Exercise prompt:
The copy should hold exactly the lines below from the one that contains "The videos we’ve" through the one that contains "everything else, and" and nothing else, so no pictures.

(Record set Opens)

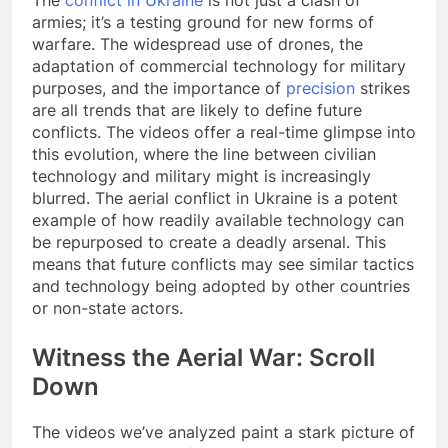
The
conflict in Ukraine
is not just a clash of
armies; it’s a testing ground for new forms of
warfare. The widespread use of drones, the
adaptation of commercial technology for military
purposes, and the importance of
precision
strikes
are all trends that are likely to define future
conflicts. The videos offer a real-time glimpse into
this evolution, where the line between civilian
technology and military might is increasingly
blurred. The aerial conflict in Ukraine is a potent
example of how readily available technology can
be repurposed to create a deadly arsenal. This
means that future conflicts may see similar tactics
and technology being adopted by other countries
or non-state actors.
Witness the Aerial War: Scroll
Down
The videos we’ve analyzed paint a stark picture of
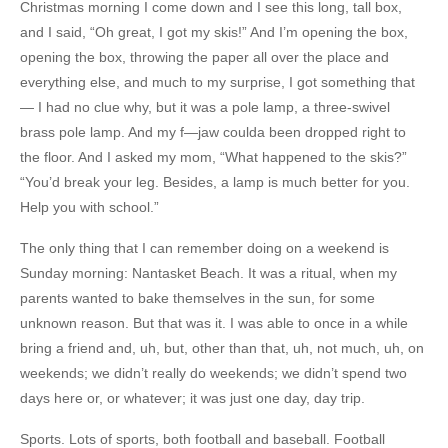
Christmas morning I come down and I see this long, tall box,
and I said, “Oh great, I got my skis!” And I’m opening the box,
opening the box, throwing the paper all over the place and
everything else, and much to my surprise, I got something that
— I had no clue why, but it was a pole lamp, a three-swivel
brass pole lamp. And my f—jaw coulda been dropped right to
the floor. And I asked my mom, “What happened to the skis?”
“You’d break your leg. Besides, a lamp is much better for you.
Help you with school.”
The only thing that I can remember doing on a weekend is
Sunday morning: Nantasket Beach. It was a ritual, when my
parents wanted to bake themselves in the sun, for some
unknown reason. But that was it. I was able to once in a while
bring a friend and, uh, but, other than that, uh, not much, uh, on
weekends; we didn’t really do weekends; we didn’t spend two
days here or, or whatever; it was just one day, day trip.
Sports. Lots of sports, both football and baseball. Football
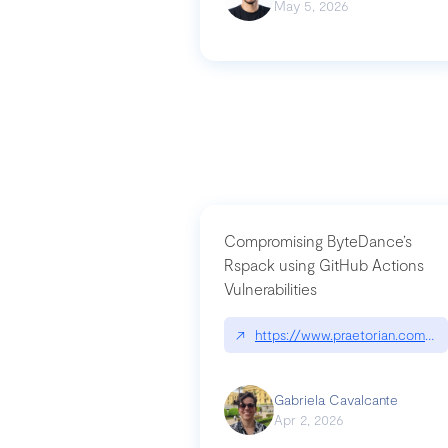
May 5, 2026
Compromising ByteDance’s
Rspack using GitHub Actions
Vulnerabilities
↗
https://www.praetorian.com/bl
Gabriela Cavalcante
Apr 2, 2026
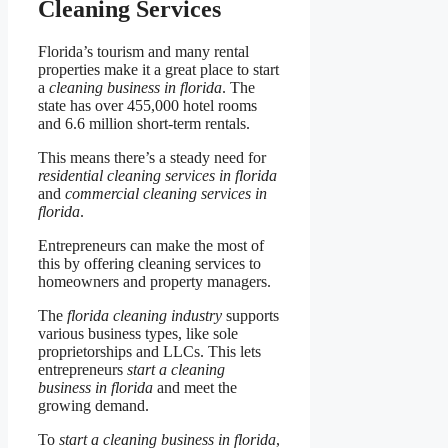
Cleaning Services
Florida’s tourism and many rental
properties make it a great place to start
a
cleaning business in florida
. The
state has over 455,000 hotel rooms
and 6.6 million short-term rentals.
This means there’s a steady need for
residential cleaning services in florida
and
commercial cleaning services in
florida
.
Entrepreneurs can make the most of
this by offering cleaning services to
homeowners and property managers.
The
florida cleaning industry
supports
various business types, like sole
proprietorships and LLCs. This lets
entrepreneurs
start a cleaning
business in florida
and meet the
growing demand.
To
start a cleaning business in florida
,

(Record set Closes)
(Record set Opens)

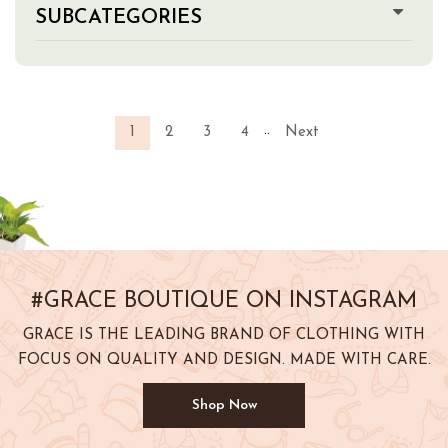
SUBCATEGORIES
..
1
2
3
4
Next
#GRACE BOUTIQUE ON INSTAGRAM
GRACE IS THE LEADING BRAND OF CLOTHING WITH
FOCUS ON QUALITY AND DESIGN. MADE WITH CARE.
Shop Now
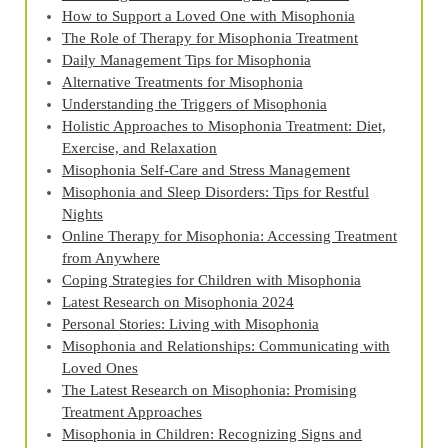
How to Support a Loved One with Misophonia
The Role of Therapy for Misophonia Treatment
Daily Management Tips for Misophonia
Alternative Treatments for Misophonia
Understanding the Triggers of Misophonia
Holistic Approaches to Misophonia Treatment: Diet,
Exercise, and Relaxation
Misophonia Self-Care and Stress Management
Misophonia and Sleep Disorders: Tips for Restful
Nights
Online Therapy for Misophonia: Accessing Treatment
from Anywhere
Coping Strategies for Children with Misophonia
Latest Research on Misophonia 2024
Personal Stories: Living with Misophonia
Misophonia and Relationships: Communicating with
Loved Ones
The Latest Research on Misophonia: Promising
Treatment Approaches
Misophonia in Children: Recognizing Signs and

(Record set Closes)
(Record set Opens)

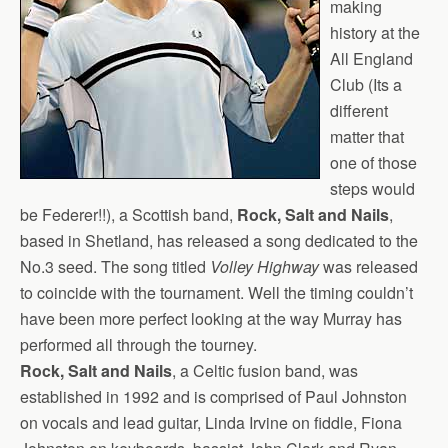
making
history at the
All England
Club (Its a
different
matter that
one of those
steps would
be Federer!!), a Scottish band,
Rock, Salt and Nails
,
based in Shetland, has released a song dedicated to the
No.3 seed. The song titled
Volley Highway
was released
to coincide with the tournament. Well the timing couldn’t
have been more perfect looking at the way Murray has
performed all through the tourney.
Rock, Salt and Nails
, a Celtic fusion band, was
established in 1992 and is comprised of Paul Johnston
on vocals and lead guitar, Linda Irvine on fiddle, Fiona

(Record set Closes)

Result for this exercise:
The videos we’ve analyzed paint a stark picture of
Christmas morning I come down and I see this long, tall box,
and I said, “Oh great, I got my skis!” And I’m opening the box,
opening the box, throwing the paper all over the place and
everything else, and much to my surprise, I got something that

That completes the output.